Moderator/Chair:Eve MacDonald, School of History, Archaeology & Religion, Cardiff University
Paper 322-aMigrating and Legitimising Buddhism in Tibet: A Case Study of Treasure Origin Narratives, 14th and 15th Centuries
(Language: English)
Jue Liang, Department of Religious Studies University of Virginia
Index terms: Historiography - Medieval, Language and Literature - Other, Lay Piety, Religious Life
Paper 322-bArtaxerxes in Constantinople: Byzantine Historical Memory of the Achaemenid Persians under the Early Macedonian Emperors, c. 867-959
(Language: English)
Nathan Leidholm, Department of History, University of Chicago, Illinois
Index terms: Byzantine Studies, Genealogy and Prosopography, Historiography - Medieval, Learning (The Classical Inheritance)
Paper 322-cNew Sights, New Sounds: Monks on the Move in The Voyage of Saint Brendan
(Language: English)
Liam Lewis, Department of French Studies, University of Warwick
Abstract

Paper -a:
How does Buddhism domesticate a foreign culture it encounters and how is Buddhism, the foreign religion, in turn domesticated by that culture?
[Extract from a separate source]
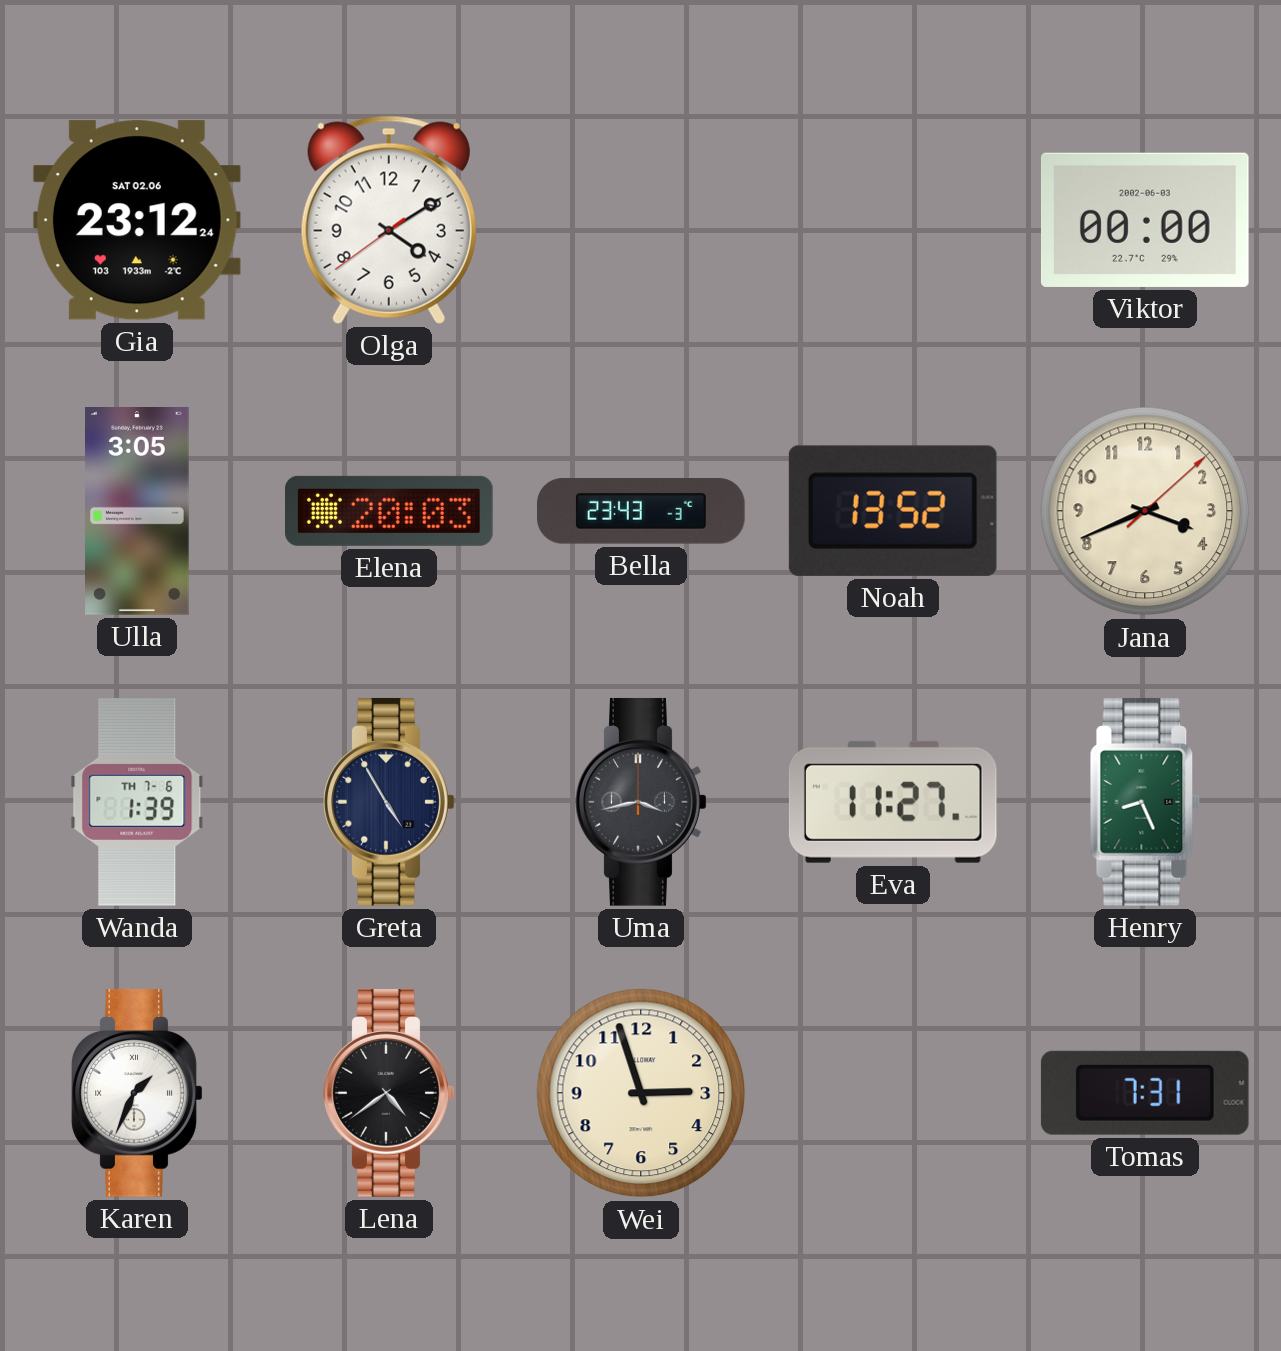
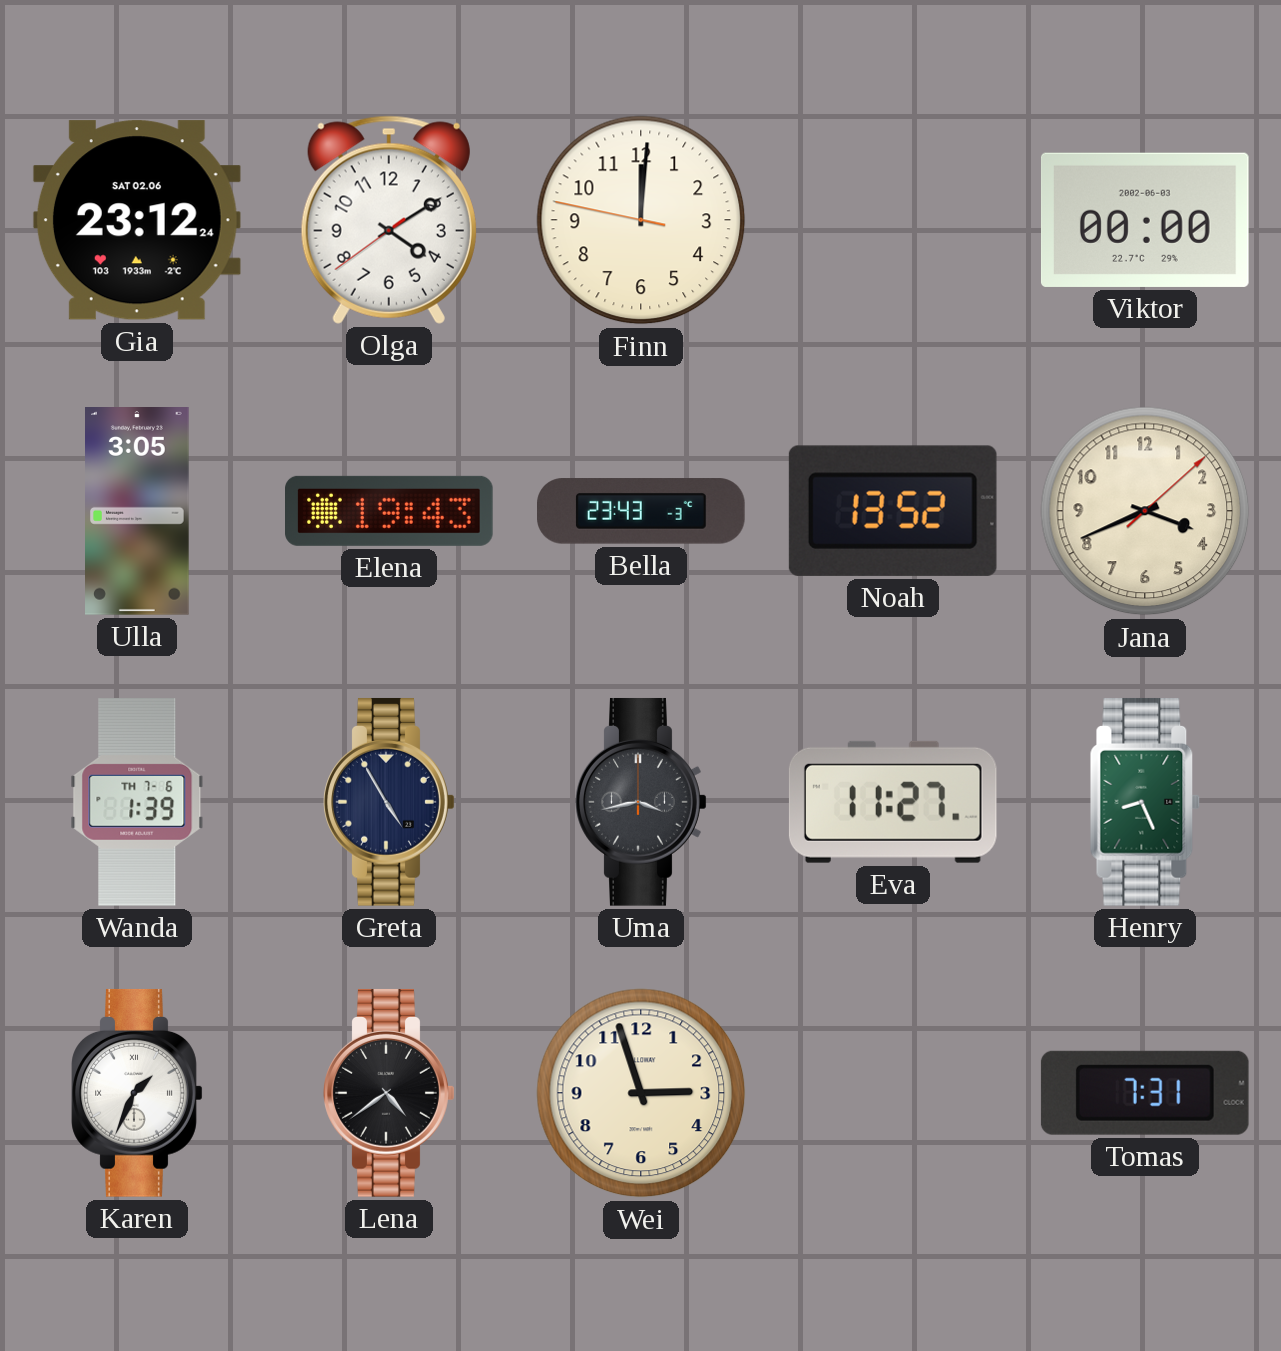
Finn: none -> 12:00
Elena: 20:03 -> 19:43
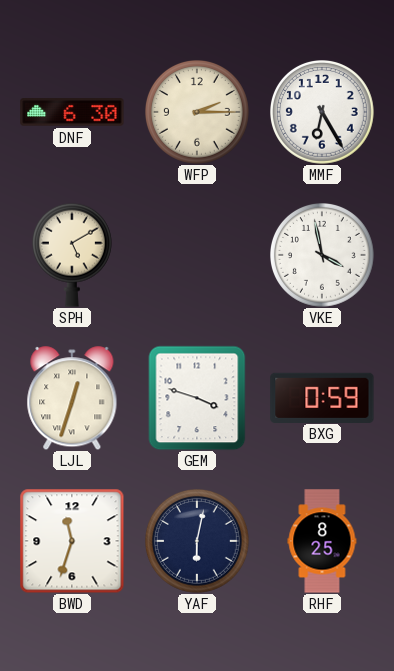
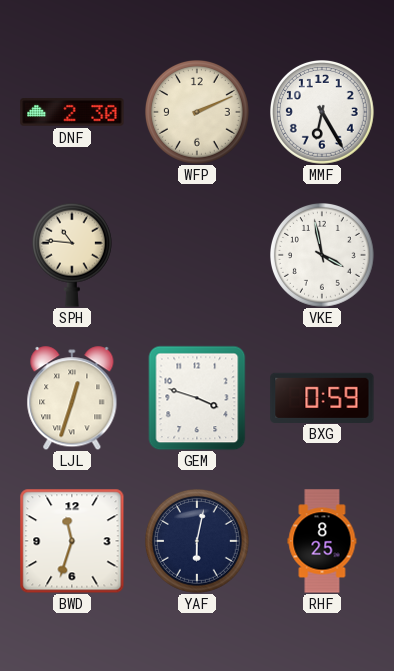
DNF: 6:30 -> 2:30
WFP: 2:15 -> 2:11
SPH: 5:10 -> 10:46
This paper examines the case of the Treasure tradition in Tibetan Buddhism in the 14th and 15th centuries. Based on a close reading of its origin narratives composed during this time, I argue that by adopting pre-existing tropes of legitimization in exoteric and esoteric Buddhism and adapting them to a distinctly Tibetan context, the Treasure tradition successfully legitimizes its lineage as one that transcends the boundaries of both time and space and carved out a cultural space for its growth.

Paper -b:
The Byzantines maintained a keen interest in and knowledge of the Achaemenid Persian past for many reasons, including biblical prophecy, antiquarianism, and the legacy of famous rulers like Cyrus the Great. This even led to its occasional appropriation in the service of imperial ideology. This paper explores the possibility that such use and interest in the Achaemenid past achieved new heights and meaning during the reign of Basil I and his successors. In part, this may have been a result of the fictional genealogy ascribed to Basil, which included supposed descent from Artaxerxes I and, thus, the Achaemenid dynasty itself.

Paper -c:
Narratives of migration are often focused on what the traveller sees. New, unusual sights and marvels fire up the imagination, but sensory experiences are also communicated through audition and sound. One such narrative, The Voyage of Saint Brendan, recounts the story of Saint Brendan the Abbot's travels across the ocean from Ireland to see Paradise and Hell. On the way these humans disturb the soundscapes through which they move: Brendan's singing raises fish from the deep, they rest on an island of angelic talking birds, and the monks' shouting scares Jasconius the whale. In this paper I trace the ways that sight and sound are combined to narrate movement and convey both physical journey and the spiritual migration of the monastic life. I argue that the sonic environments through which the monks move in the Latin and Anglo-Norman versions of this Irish hagiography reveal how intimate and affective cross-species relationships draw other creatures into the migratory narrative.